Verilog Style for Synthesis
Good Verilog style is not decoration. It prevents latch bugs, width bugs, reset confusion, clock-domain mistakes, and simulation/synthesis mismatches.
Learning Objectives
By the end of this lesson, you should be able to:
- separate combinational and sequential logic;
- use blocking and nonblocking assignments deliberately;
- write reviewable reset and enable logic;
- create small modules that synthesize predictably.
Two-Block Habit
For control logic, a useful pattern is:
- one combinational block for next-state/output decisions;
- one clocked block for registers.
always @* begin
next_state = state;
done = 1'b0;
case (state)
IDLE: if (start) next_state = BUSY;
BUSY: begin
done = 1'b1;
next_state = IDLE;
end
endcase
end
always @(posedge clk) begin
if (rst)
state <= IDLE;
else
state <= next_state;
end
Assignment Rule of Thumb
| Context | Assignment | Why |
|---|---|---|
Combinational always @* |
blocking = |
describes immediate combinational calculation |
Clocked always @(posedge clk) |
nonblocking <= |
models flip-flops updating together |
| Continuous logic | assign |
simple wires/LUT logic |
Do not mix these randomly. When you intentionally break the rule, leave a comment explaining why.
Reset Style
Prefer clear synchronous resets unless the board or primitive requires asynchronous reset.
always @(posedge clk) begin
if (rst) begin
count <= 8'd0;
end else if (en) begin
count <= count + 8'd1;
end
end
Reset control state. Avoid resetting huge datapaths unless the design needs a known startup value.
Review Checklist
- Does every combinational output get a default value?
- Are all registers assigned only in clocked blocks?
- Are widths explicit for counters, constants, and concatenations?
- Is every clock-domain crossing named and synchronized?
- Are testbench-only constructs kept out of RTL?

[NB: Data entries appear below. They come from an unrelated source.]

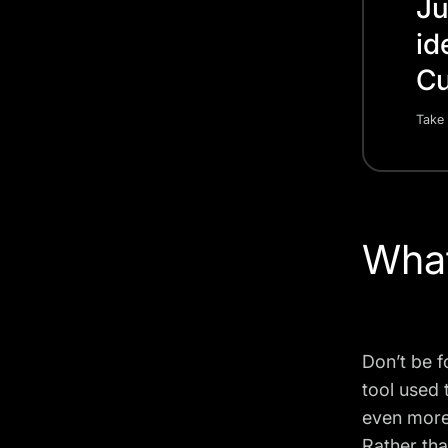
Ju
id
Cu
Take 
What
Don’t be f
tool used 
even more 
Rather tha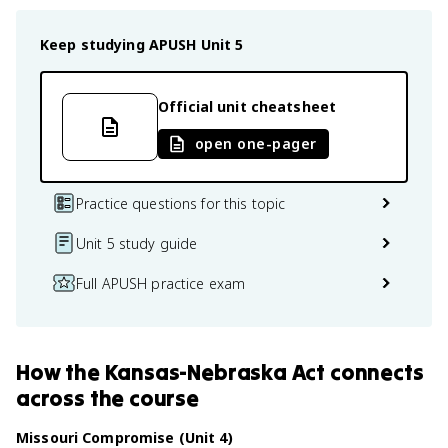
Keep studying
APUSH
Unit 5
Official unit cheatsheet
open one-pager
Practice questions for this topic
Unit 5 study guide
Full APUSH practice exam
How
the Kansas-Nebraska Act
connects
across the course
Missouri Compromise (Unit 4)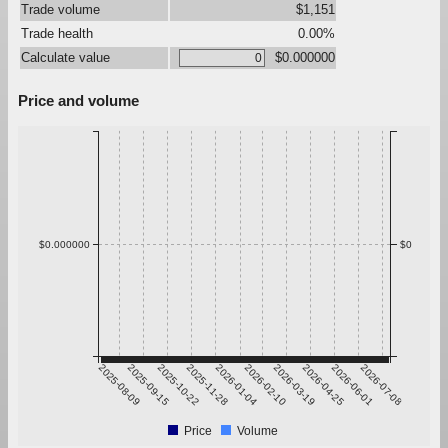
Trade volume
$1,151
Trade health
0.00%
Calculate value
$0.000000
Price and volume
$0.000000
$0
2025-08-09
2025-09-15
2025-10-22
2025-11-28
2026-01-04
2026-02-10
2026-03-19
2026-04-25
2026-06-01
2026-07-08
Price
Volume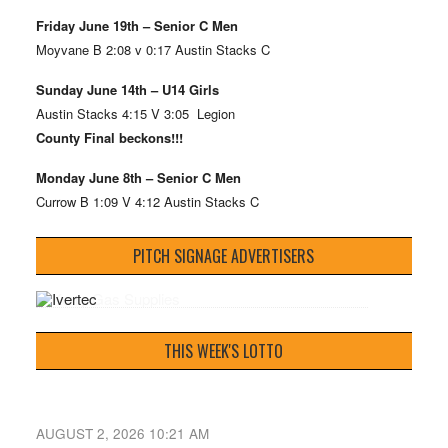
Friday June 19th – Senior C Men
Moyvane B 2:08 v 0:17 Austin Stacks C
Sunday June 14th – U14 Girls
Austin Stacks 4:15 V 3:05 Legion
County Final beckons!!!
Monday June 8th – Senior C Men
Currow B 1:09 V 4:12 Austin Stacks C
PITCH SIGNAGE ADVERTISERS
THIS WEEK'S LOTTO
AUGUST 2, 2026 10:21 AM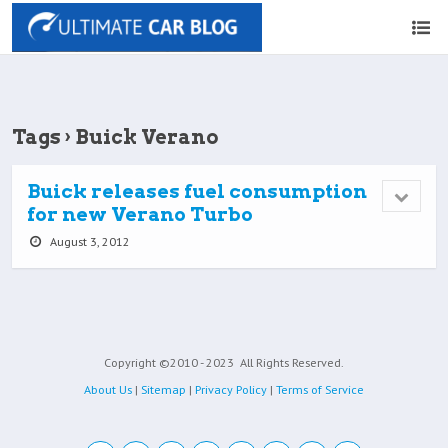
Tags › Buick Verano
Buick releases fuel consumption
for new Verano Turbo
August 3, 2012
Copyright ©2010 - 2023
All Rights Reserved.
About Us
|
Sitemap
|
Privacy Policy
|
Terms of Service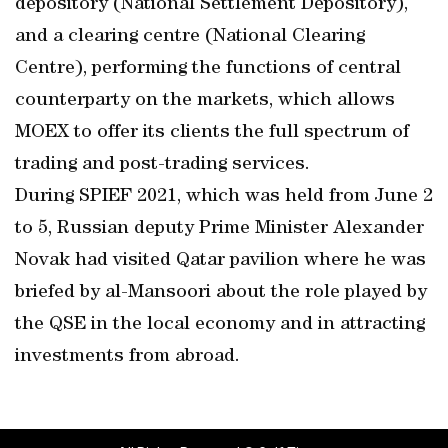
depository (National Settlement Depository),
and a clearing centre (National Clearing
Centre), performing the functions of central
counterparty on the markets, which allows
MOEX to offer its clients the full spectrum of
trading and post-trading services.
During SPIEF 2021, which was held from June 2
to 5, Russian deputy Prime Minister Alexander
Novak had visited Qatar pavilion where he was
briefed by al-Mansoori about the role played by
the QSE in the local economy and in attracting
investments from abroad.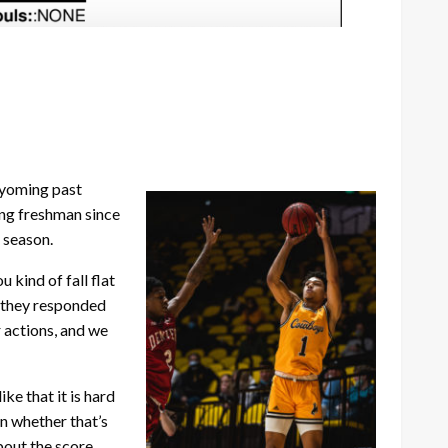
 Wyoming past
ng freshman since
 season.
kind of fall flat
d they responded
 actions, and we
ike that it is hard
on whether that’s
bout the score.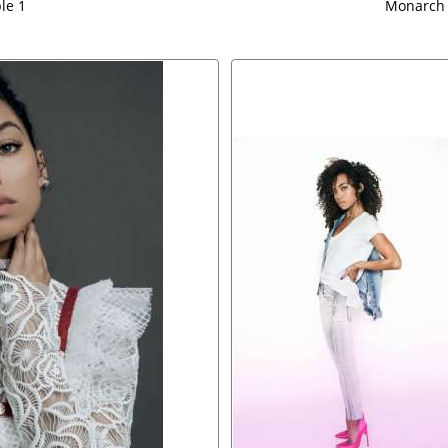
le 1
Monarch 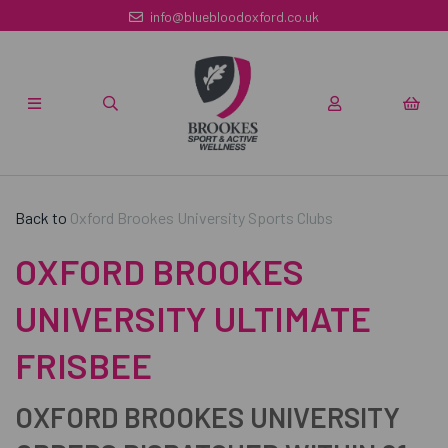
info@bluebloodoxford.co.uk
Back to
Oxford Brookes University Sports Clubs
OXFORD BROOKES
UNIVERSITY ULTIMATE
FRISBEE
OXFORD BROOKES UNIVERSITY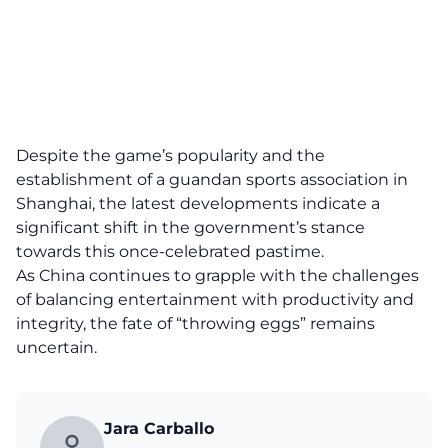
Despite the game’s popularity and the
establishment of a guandan sports association in
Shanghai, the latest developments indicate a
significant shift in the government’s stance
towards this once-celebrated pastime.
As China continues to grapple with the challenges
of balancing entertainment with productivity and
integrity, the fate of “throwing eggs” remains
uncertain.
Jara Carballo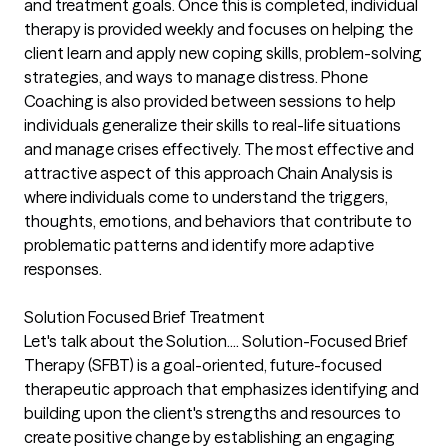
and treatment goals. Once this is completed, individual
therapy is provided weekly and focuses on helping the
client learn and apply new coping skills, problem-solving
strategies, and ways to manage distress. Phone
Coaching is also provided between sessions to help
individuals generalize their skills to real-life situations
and manage crises effectively. The most effective and
attractive aspect of this approach Chain Analysis is
where individuals come to understand the triggers,
thoughts, emotions, and behaviors that contribute to
problematic patterns and identify more adaptive
responses.
Solution Focused Brief Treatment
Let's talk about the Solution.... Solution-Focused Brief
Therapy (SFBT) is a goal-oriented, future-focused
therapeutic approach that emphasizes identifying and
building upon the client's strengths and resources to
create positive change by establishing an engaging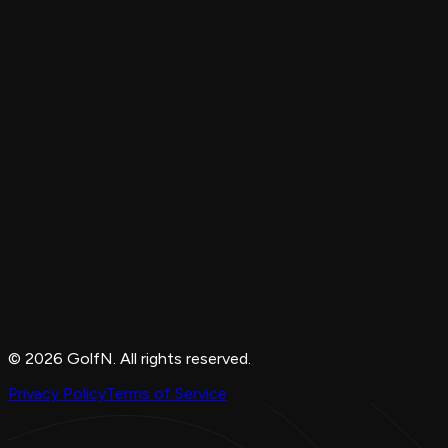
© 2026 GolfN. All rights reserved.
Privacy Policy
Terms of Service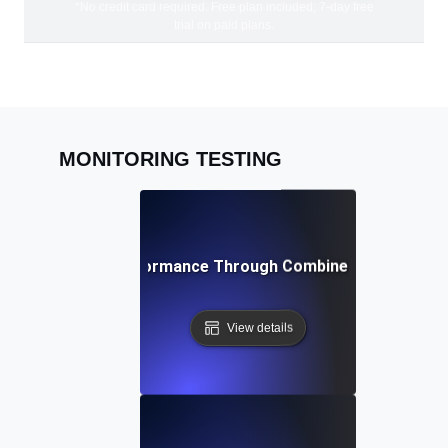
*No credit card required. Free plan included; 7-day free
trial on paid plans.
MONITORING TESTING
ving Peak API Performance Through Combined Monitoring 
View details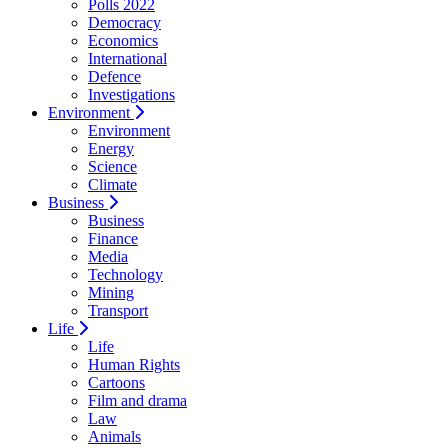
Polls 2022
Democracy
Economics
International
Defence
Investigations
Environment
Environment
Energy
Science
Climate
Business
Business
Finance
Media
Technology
Mining
Transport
Life
Life
Human Rights
Cartoons
Film and drama
Law
Animals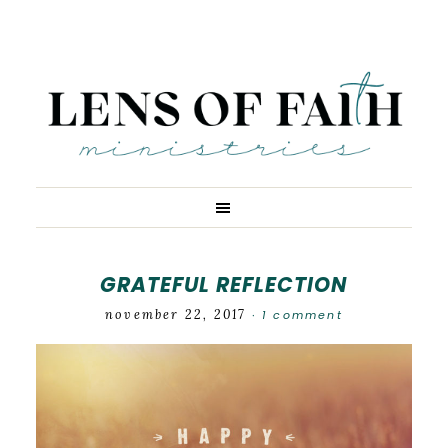
GRATEFUL REFLECTION
november 22, 2017
1 comment
·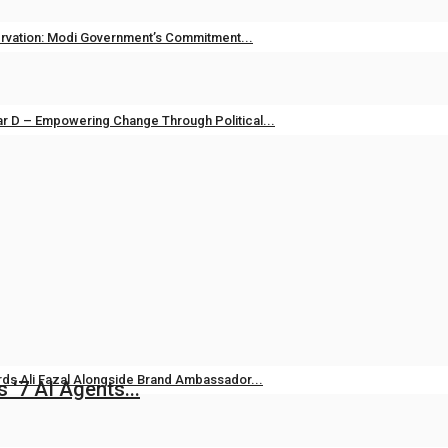
vation: Modi Government’s Commitment...
unjab TV
Apr 14, 2026
0
134
r D – Empowering Change Through Political...
unjab TV
May 1, 2025
0
315
i Raj: Leading Patancheru into a...
23, 2024
0
493
ds Ali Fazal Alongside Brand Ambassador...
 ‘7 AI Agents...
Aug 7, 2026
0
13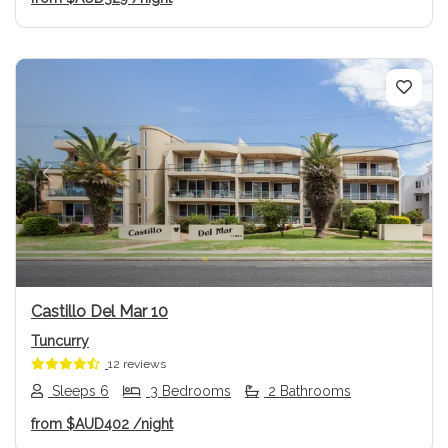
Previous
Next
Castillo Del Mar 10
Tuncurry
12 reviews
Sleeps 6
3 Bedrooms
2 Bathrooms
from
$AUD402
/night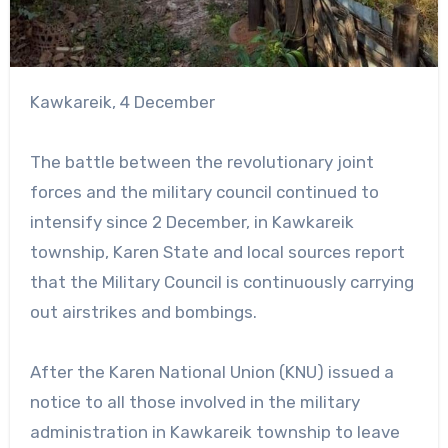
Kawkareik, 4 December
The battle between the revolutionary joint
forces and the military council continued to
intensify since 2 December, in Kawkareik
township, Karen State and local sources report
that the Military Council is continuously carrying
out airstrikes and bombings.
After the Karen National Union (KNU) issued a
notice to all those involved in the military
administration in Kawkareik township to leave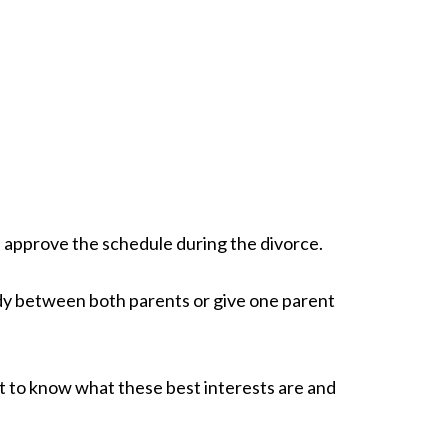
n approve the schedule during the divorce.
tody between both parents or give one parent
tant to know what these best interests are and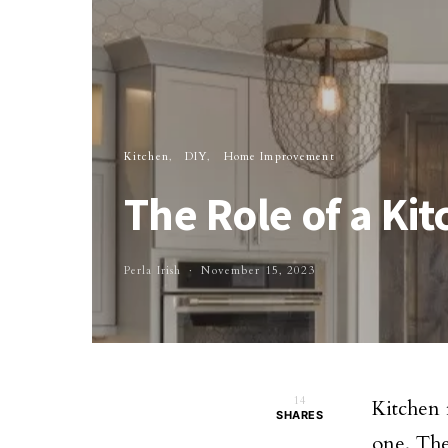
Kitchen
DIY
Home Improvement
The Role of a K
Perla Irish
November 15, 2023
14
Kitchen r
SHARES
one. The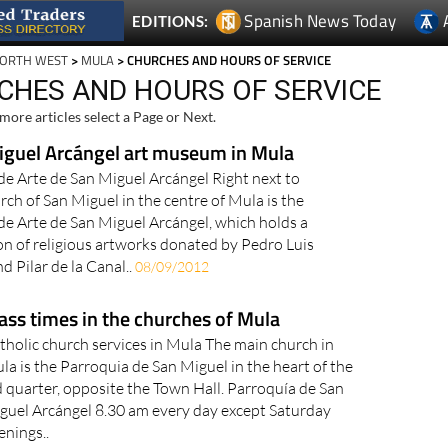
Spanish News Today
EDITIONS:
NORTH WEST
>
MULA
> CHURCHES AND HOURS OF SERVICE
CHES AND HOURS OF SERVICE
more articles select a Page or Next.
iguel Arcángel art museum in Mula
e Arte de San Miguel Arcángel Right next to
rch of San Miguel in the centre of Mula is the
e Arte de San Miguel Arcángel, which holds a
ion of religious artworks donated by Pedro Luis
d Pilar de la Canal..
08/09/2012
ss times in the churches of Mula
tholic church services in Mula The main church in
la is the Parroquia de San Miguel in the heart of the
d quarter, opposite the Town Hall. Parroquía de San
guel Arcángel 8.30 am every day except Saturday
enings..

- Are vendor-specific primitives isolated in wrapper modules?
Exercise
Take this buggy code and rewrite it safely:
always @* begin
if (sel)
y = a;
end
Then explain which hardware the original code might infer and why your rewrite avoids it.
Common Mistakes
- Missing default assignments in combinational blocks.
- Using
#delayin RTL. - Creating derived clocks with ordinary LUT logic.
- Leaving width warnings unresolved.
- Copying simulation-only code into design files.
Summary
Synthesizable Verilog should make hardware intent obvious. Keep combinational and clocked logic separate, use assignment types consistently, make widths explicit, and treat warnings as design feedback.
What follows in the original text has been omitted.